When Warren Buffet talks, people listen, and listen with rapt attention. So when the billionaire investor told CNN that he approved of Wells Fargo & Co’s naming of Tim Sloan as the new CEO of the bank, people took note.
Buffett told CNN’s Poppy Harlow, “I think Tim Sloan’s exactly right.”
This came after the bank’s previous CEO, John Stumpf, left Wells Fargo on October 12 following a scandal about employees opening up nearly two million fake accounts to make sales numbers.
“It was a dumb incentive system,” said Buffett, who also said that Stumpf was a decent man who “made a hell of a mistake.”
Buffett’s interest in Wells Fargo is huge, since he is major stockholder in the bank, with his company Berkshire Hathaway boosting its stake to 10% or 490 million shares. Buffett personally owns two million shares, making him a “passive investor.”
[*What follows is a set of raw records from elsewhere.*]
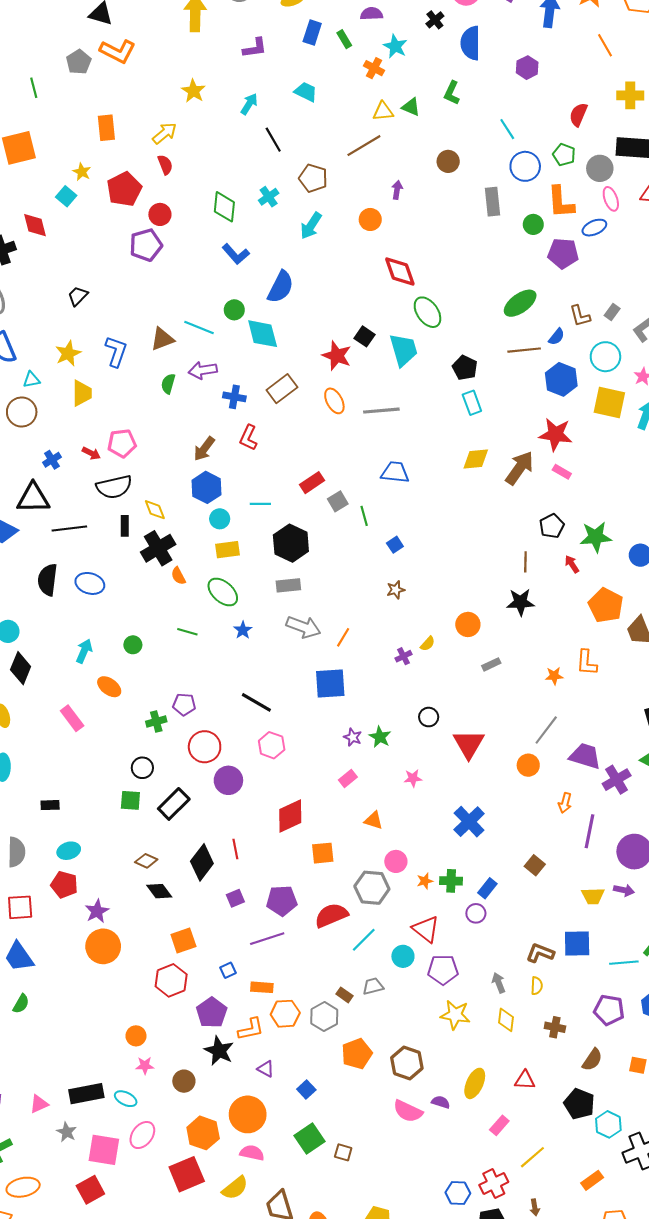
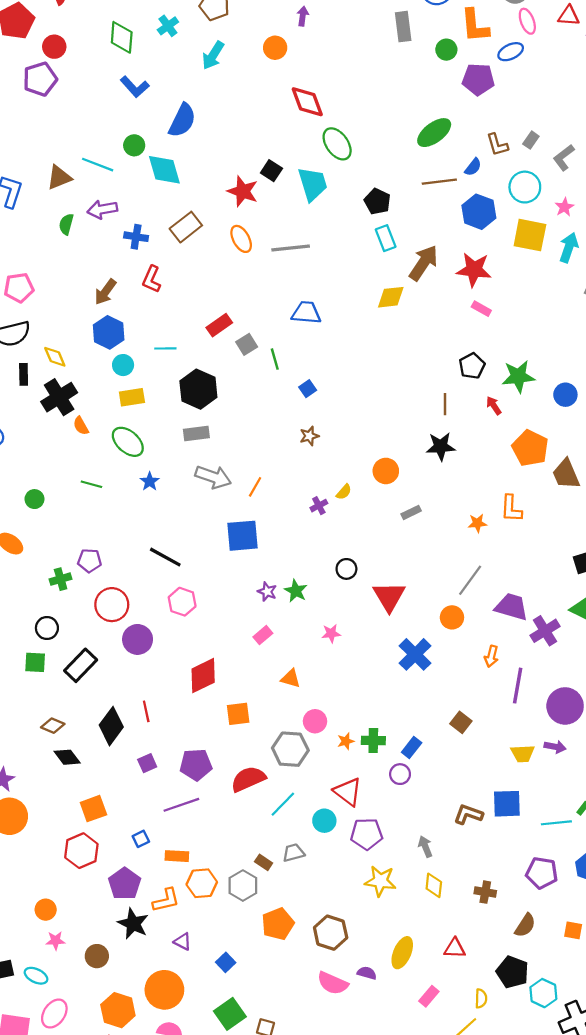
brown arrow: (520, 468) -> (424, 263), moved
blue cross: (469, 822) -> (415, 654), moved
yellow semicircle: (537, 986) -> (481, 998), moved

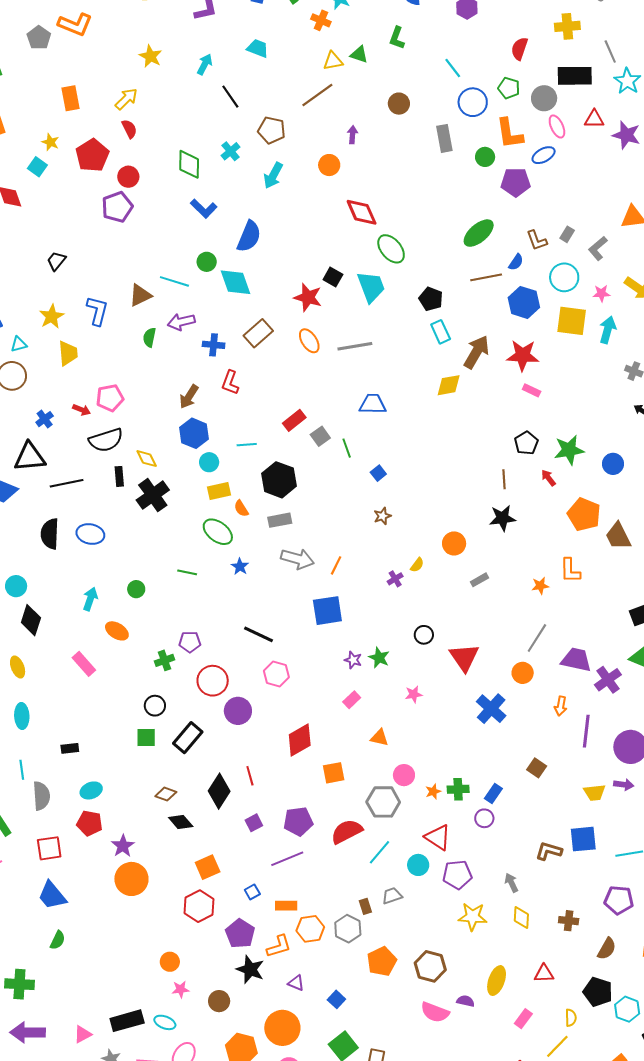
pink star: (564, 207) -> (601, 293), turned 30
orange semicircle: (81, 426) -> (241, 508), moved
brown rectangle: (264, 862) -> (365, 906), turned 42

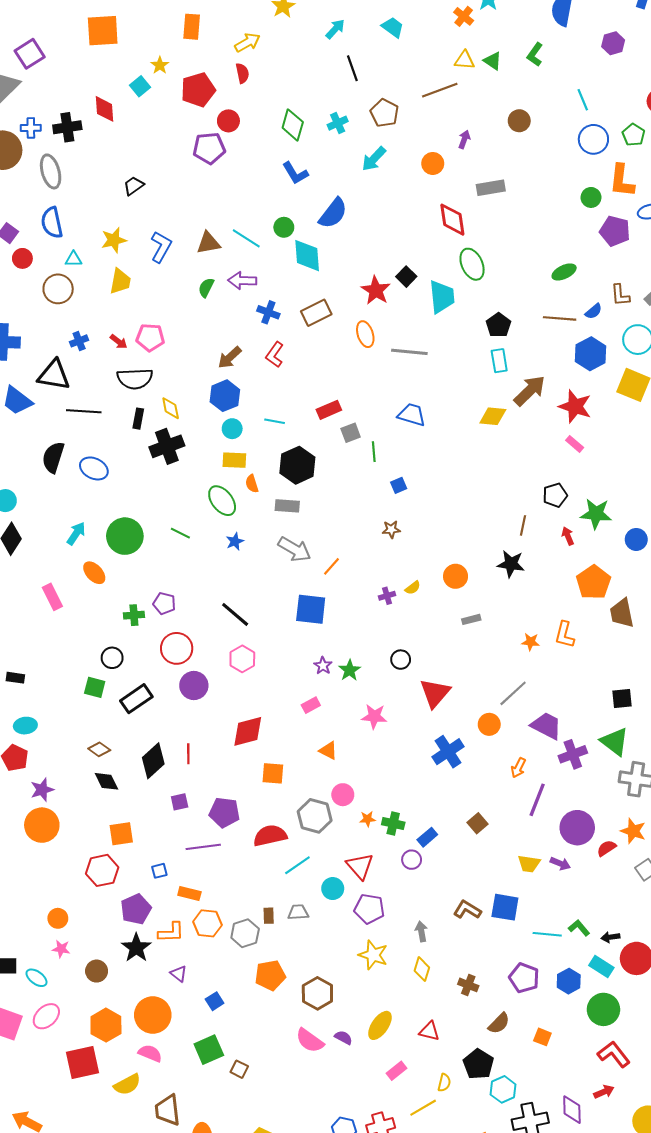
gray rectangle: (444, 138) -> (491, 188), moved, turned 76
green ellipse: (479, 233) -> (564, 272), size x0.7
green circle: (136, 589) -> (125, 536), size x2.0
pink star: (414, 694) -> (374, 716), size x1.4

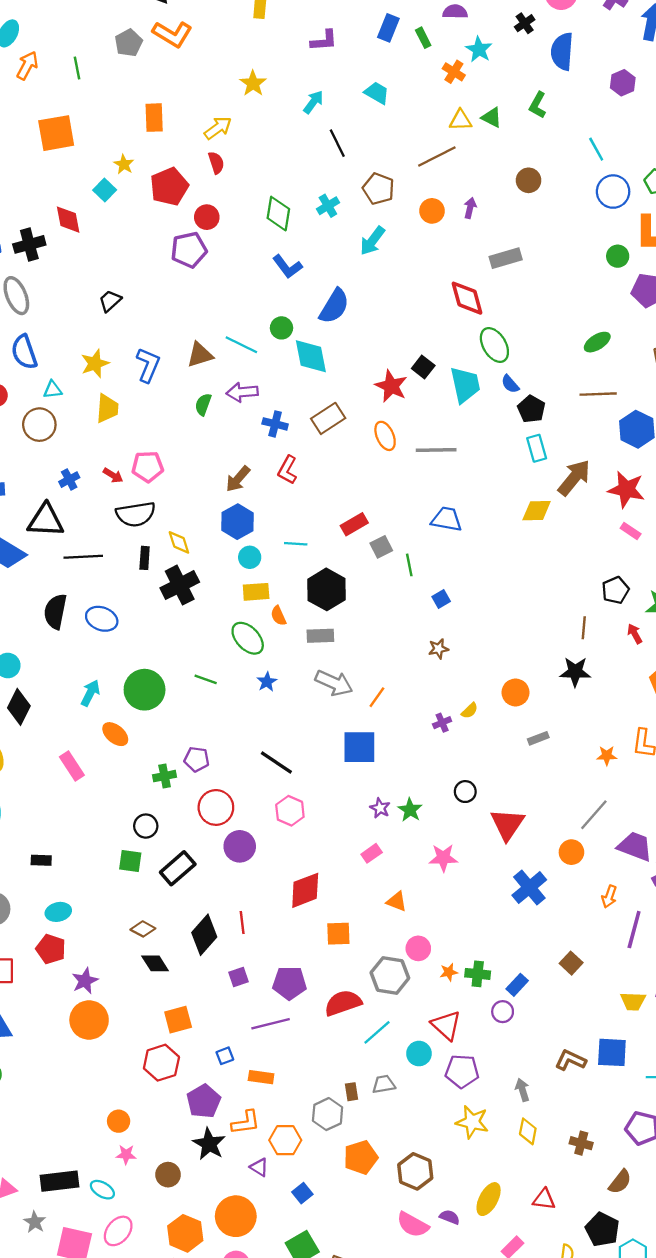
orange circle: (433, 163) -> (432, 211), moved
blue semicircle: (594, 311) -> (510, 384), moved, turned 96
orange hexagon: (207, 923) -> (285, 1140), moved

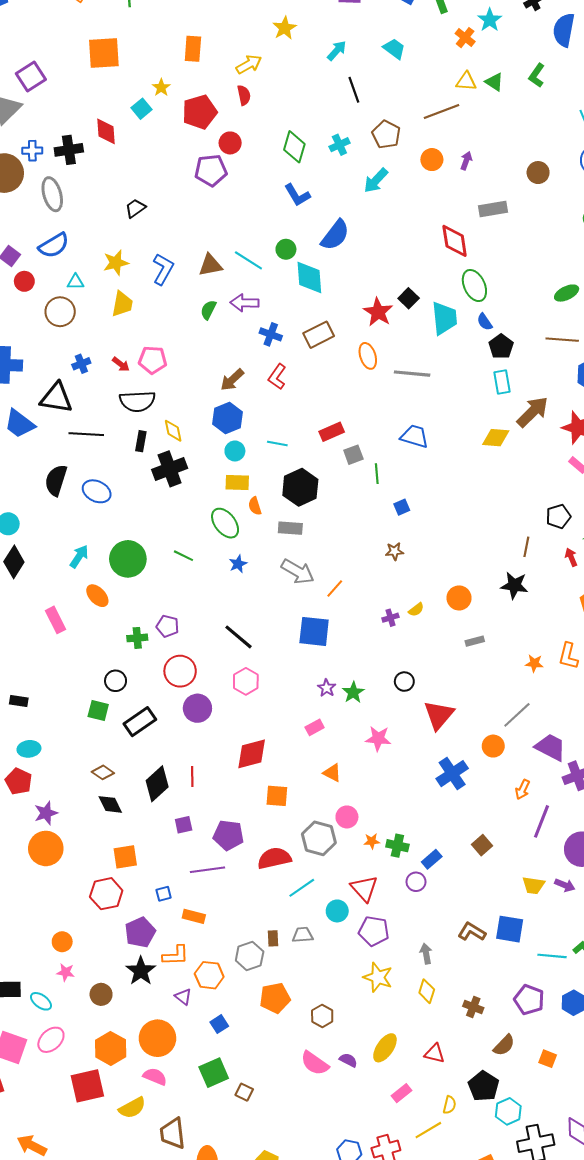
brown circle: (529, 180) -> (538, 173), moved
blue semicircle: (24, 352) -> (54, 245), turned -108
brown hexagon: (415, 1171) -> (322, 1016), size x0.7

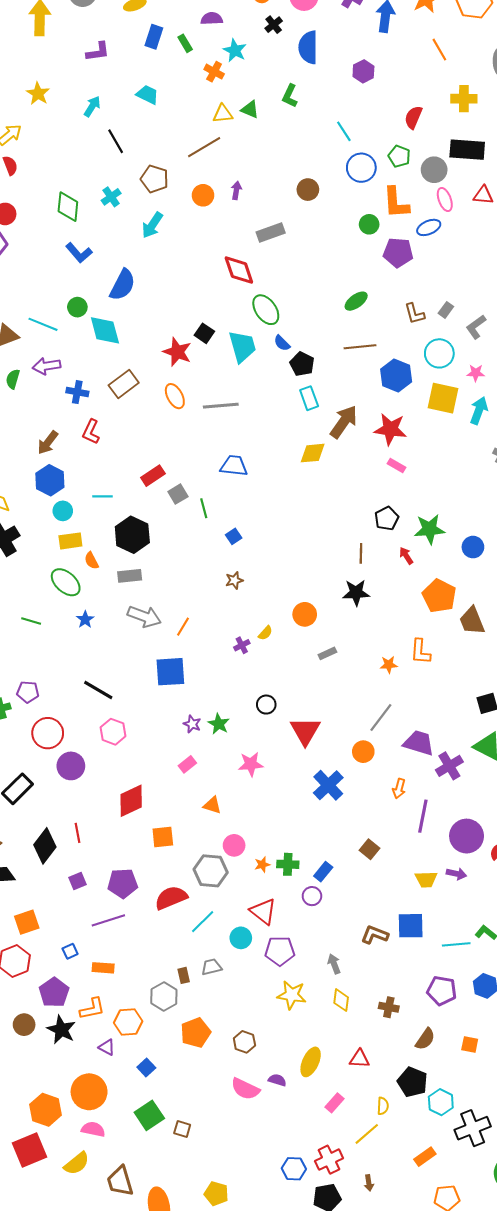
brown circle: (101, 994) -> (24, 1025), moved

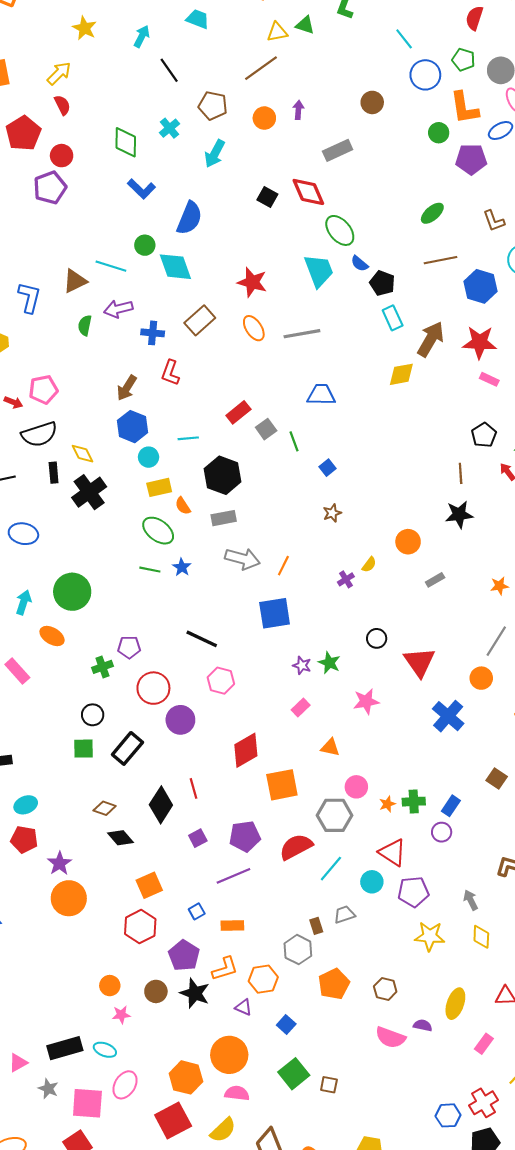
black square: (204, 333) -> (267, 197), moved
green line: (31, 621) -> (150, 570), moved
orange square: (163, 837) -> (282, 785), size x1.4

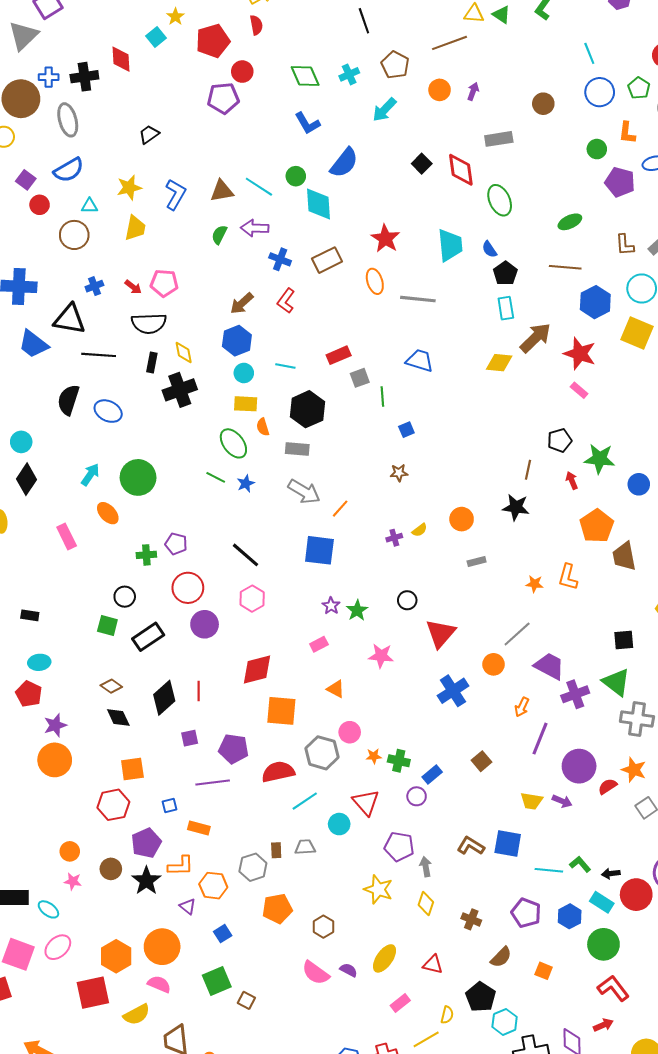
orange L-shape: (464, 108) -> (627, 133), size x0.7
green diamond: (126, 142) -> (305, 76), turned -40
green ellipse: (340, 230) -> (500, 200), moved
purple pentagon: (413, 892) -> (399, 847), moved

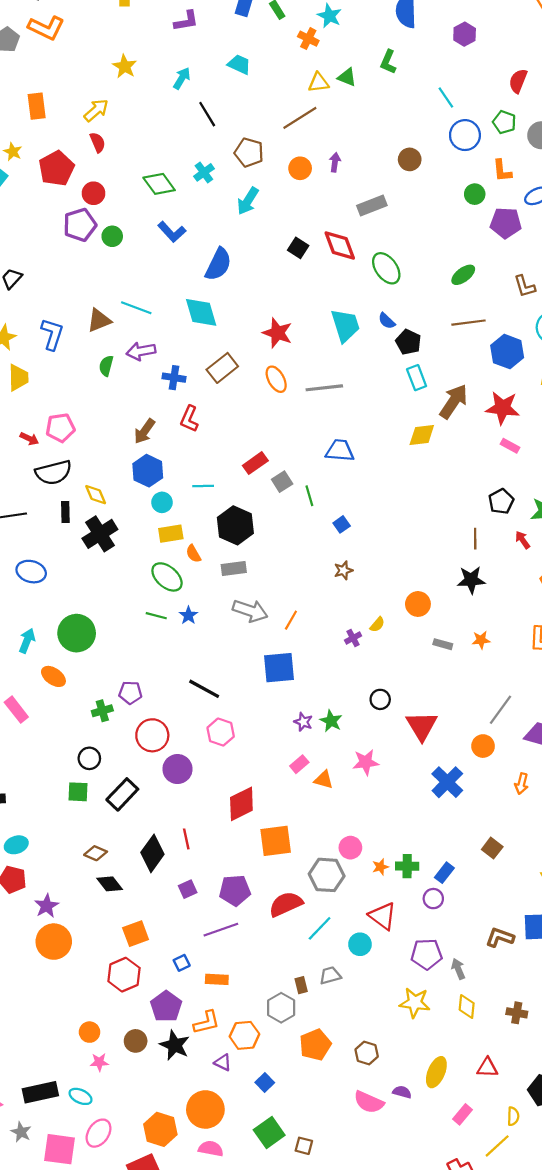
green circle: (296, 176) -> (112, 236), moved
gray rectangle: (477, 561) -> (443, 644), turned 42
orange star: (535, 584) -> (481, 640), moved
orange triangle: (336, 689) -> (324, 780), moved

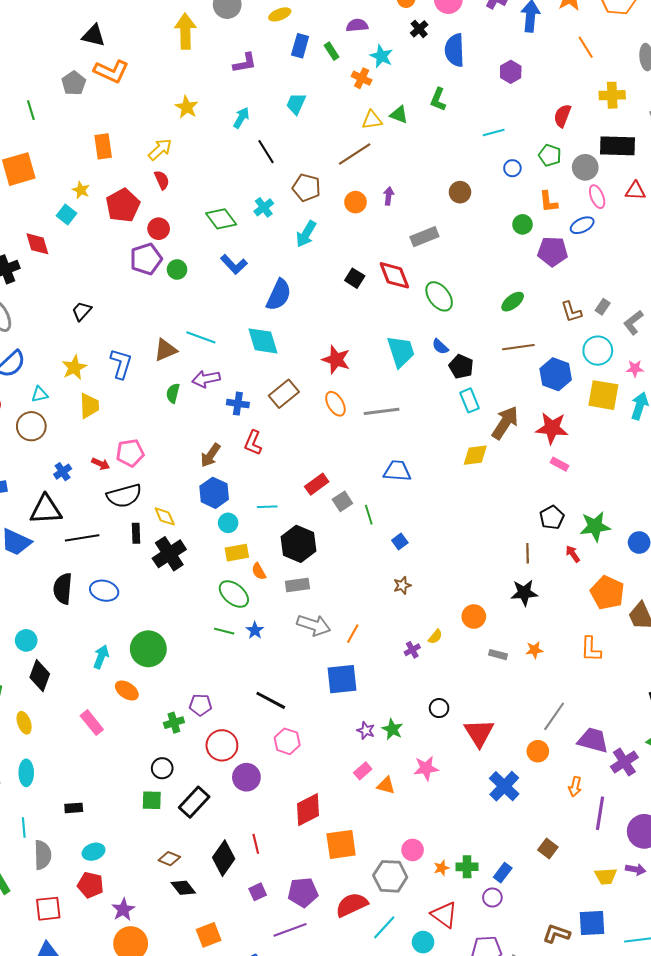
cyan trapezoid: (239, 64) -> (296, 104), turned -90
cyan line: (446, 97) -> (494, 133), turned -70
blue circle: (465, 135) -> (512, 168), size x0.6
The investor’s encouraging words are part of some good news for the bank, which saw its stock rise 16% last week, after the September scandal, which saw Wells Fargo have to pay $185 million in fines. Wells Fargo is in the midst of a contrition campaign, running advertising intended to salve the wounds the company has endured.
Sloan, who has been with Wells Fargo for 29 years, was criticized as a pick for CEO, with many wanting an outsider to come in afterwards. But Sloan has made rounds, apologizing for the bank’s past behavior and promising to turn things around.
While Buffett wasn’t allowed to tell Stumpf to step down as CEO, he did agree with the move, saying that he didn’t attempt to correct the mistake he made. Buffett has since met with Sloan and gave his approval, though he added that “it takes time to restore trust.”